# Forum > News > Community Chat > Polls >  Name My Night Club

## Vengfull

Hey guys,

As we still haven't named either nightclub i'm putting it down to you guys.

We have had our initial discussion on this during meeting but cannot decide.

So cast your votes!

Music Genre:

House, R&B, Dirt Style, Trance, Hard Dance, D&B

General aimed age is Students. 18 > 34

----------


## Smitten

Is there a theme, specific music style or demographic you're catering towards?

----------


## Vengfull

Updated original post to include genre

----------


## Alfalfa

Are these like establishments in real life you're building?

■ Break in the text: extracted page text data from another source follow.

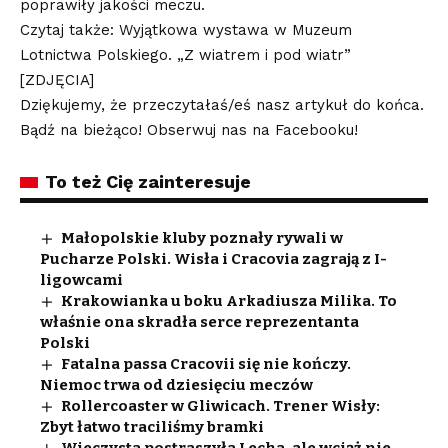
poprawiły jakości meczu.
Czytaj także: Wyjątkowa wystawa w Muzeum
Lotnictwa Polskiego. „Z wiatrem i pod wiatr”
[ZDJĘCIA]
Dziękujemy, że przeczytałaś/eś nasz artykuł do końca.
Bądź na bieżąco! Obserwuj nas na Facebooku!
To też Cię zainteresuje
Małopolskie kluby poznały rywali w
Pucharze Polski. Wisła i Cracovia zagrają z I-
ligowcami
Krakowianka u boku Arkadiusza Milika. To
właśnie ona skradła serce reprezentanta
Polski
Fatalna passa Cracovii się nie kończy.
Niemoc trwa od dziesięciu meczów
Rollercoaster w Gliwicach. Trener Wisły:
Zbyt łatwo traciliśmy bramki
Wieczysta postraszyła Lecha, ale wciąż nie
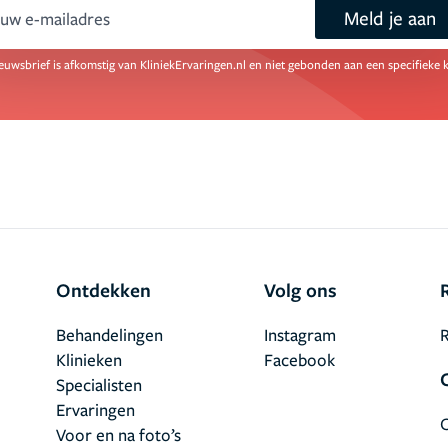
Meld je aan
ail
euwsbrief is afkomstig van KliniekErvaringen.nl en niet gebonden aan een specifieke k
Ontdekken
Volg ons
Behandelingen
Instagram
R
Klinieken
Facebook
Specialisten
Ervaringen
Voor en na foto’s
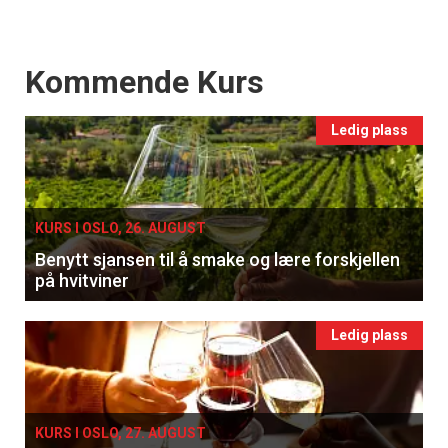
Events
Kommende Kurs
Ledig plass
KURS I OSLO, 26. AUGUST
Benytt sjansen til å smake og lære forskjellen
på hvitviner
Ledig plass
KURS I OSLO, 27. AUGUST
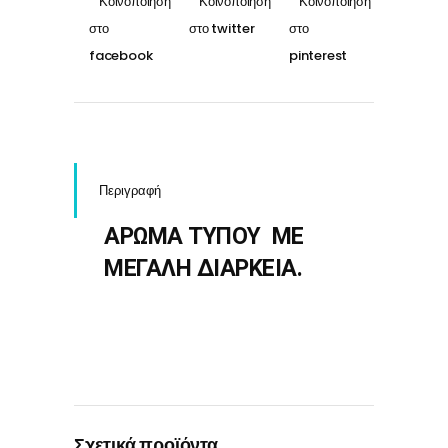
Περιγραφή
ΑΡΩΜΑ ΤΥΠΟΥ ΜΕ
ΜΕΓΑΛΗ ΔΙΑΡΚΕΙΑ.
Σχετικά προϊόντα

Actual night clubs? If so, use some brew from wow or something lol. Or do The Blue Moon Inn.

Oh there's a poll, voted. Good luck!

----------


## Smitten

Sanctioned fo sho.

----------


## Vengfull

Yes these are for real buildings in the UK - see here: http://www.ownedcore.com/forums/news...nvitation.html (My New Night Club! OFFICIAL OwnedCore Members Invitation!)

We will be opening end of august but work has already started ect.

----------


## zara1200

> Hey guys,
> 
> As we still haven't named either nightclub i'm putting it down to you guys.
> 
> We have had our initial discussion on this during meeting but cannot decide.
> 
> So cast your votes!
> 
> Music Genre:
> ...


Black zone is best name for it.

----------